*** Opening Task inputs ***

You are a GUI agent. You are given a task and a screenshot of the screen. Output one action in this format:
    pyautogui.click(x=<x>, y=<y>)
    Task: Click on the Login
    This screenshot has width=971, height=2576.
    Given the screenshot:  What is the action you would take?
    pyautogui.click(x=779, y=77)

*** Closing Task inputs ***

_What is required_
Print all the data exactly.

_Output of the task_
You are a GUI agent. You are given a task and a screenshot of the screen. Output one action in this format:
    pyautogui.click(x=<x>, y=<y>)
    Task: Click on the Login
    This screenshot has width=971, height=2576.
    Given the screenshot:  What is the action you would take?
    pyautogui.click(x=779, y=77)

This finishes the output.